Resemblance-based Model

Automated Similarity Judgement Program (ASJP)

Automated Similarity Judgement Program (ASJP), is a programme under the resemblance-based method, that compares two languages at a time for lexical similarity. In this research by (Brown, Holman, Wichmann & Velupillai, 2007), ASJP database consists of 100-item list of core vocabulary from a number of distributed languages, depending on the sample used by researchers. This is known as Swadesh 100-item list of core vocabulary, in which a hundred glosses or meanings are used to be comparatively analysed. This is to establish when was the point whereby two related languages started to deviate from one another and separate into different branches. “Core vocabulary” would necessarily mean words for things that appear common in the environment of human beings such as body parts, colours, and natural objects such as sun, water, rain and etc (Brown, Holman, Wichmann & Velupillai, 2007).

There are 5 steps to ASJP. First and foremost, ASJP produces Lexical Similarity Percentage (LSP) for every pair of languages that are being compared. LSP is calculated by using a formula. ASJP would detect the number of items on the list (Swadesh 100-item list of core vocabulary) in which two compared languages have words that are phonologically similar. This number of items would then be divided by the number of meanings on list for which both of the languages have words for the particular vocabulary. Thereafter, the result would be multiplied by 100. Last but not least, LSP would be corrected for confounding factors and this results in Subtracted Similarity Percentage (SSP). SSP that is generated form a database to producing ASJP trees for languages.

A diagram of ASJP would look like the following:

1.1 100-item list

For this particular research, only a subset of 100-item list of (Swadesh, 1955) consisting of 40 most stable items are being used. The method for measuring stabilities is described in (Holman, Wichmann, Brown, Velupillai, Müller & Bakker, 2008).

Blood Bone Breast Come Die Dog Drink Ear
Eye Fire Fish Full Hand Hear Horn I
Knee Leaf Liver Louse Mountain Name New Night
Nose One Path Person See Skin Star Stone
Sun Tongue Tooth Tree Two Water We You (sg)

1.2 ASJP Orthography

Languages around the world have different writing systems which might not be an effective way to compare vocabularies for lexical similarity. Therefore, there is a need to assemble words into a uniformed, standard orthography. With the help of International Phonetic Alphabet (IPA) symbols, the vocabulary items will be simplified. A unique feature of ASJP orthography is that it consists symbols found on QWERTY keyboard that is commonly used for English Language. The underlying reason behind this is that the ASJP symbols correspond with many sounds. It is constructed to represent all sounds that appear common to languages around the world. In some languages, there are sounds that are less common and are not precisely recognised in the orthography. Such rare sounds would then be identified by the ASJP symbol that is closest to the place and manner of articulation of those sounds. It is also worth to note that the ASJP procedure is not time consuming. Most of the processes, such as formulating a standardized orthography often takes less than an hour (Brown, Holman, Wichmann & Velupillai, 2007).

1.3 ASJP Formula

1.3.1 Lexical Similarity Percentage (LSP)

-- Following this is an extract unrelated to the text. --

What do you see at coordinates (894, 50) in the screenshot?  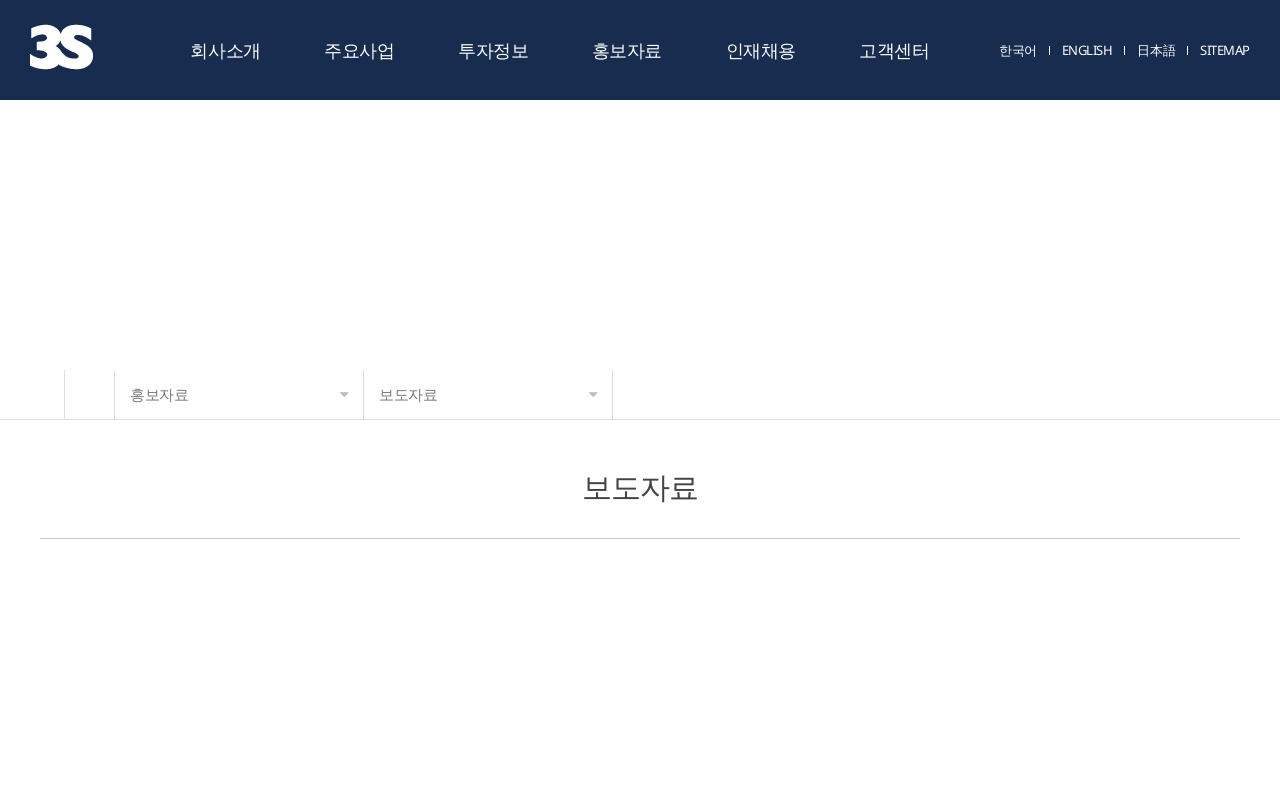 I see `고객센터` at bounding box center [894, 50].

No. of items on 100-item list that are phonologically similar
No. of meanings on list in which both languages have words     X     100

1.3.2 Subtracted Similarity Percentage (SSP)

Subtracted Similarity (%) – Lexical Similarity (%)  = Phonological Similarity (%)

2.4 ASJP Trees

asjp

 

Figure 1. ASJP Tree for Indo-European Languages
(Brown, Holman, Wichmann & Velupillai, 2007).

 Figure 1 illustrates the ASJP tree for certain Indo-European languages. It is imperative to note that the tree generated is not the full representation of the language families. This is due to the fact that only languages that are used in a particular research for comparative analysis will be reflected in the tree. It is evident that languages that are found on the same branch, such as German and English are more lexically similar as compared to those of different branches, such as German and Irish. Upon the construction of these trees, researchers could then compare the results produced by ASJP with the trees that are manually constructed by Historical linguists. In this particular example, there has been a mutual agreement among researchers as to the relationship found between languages found in Indo-European.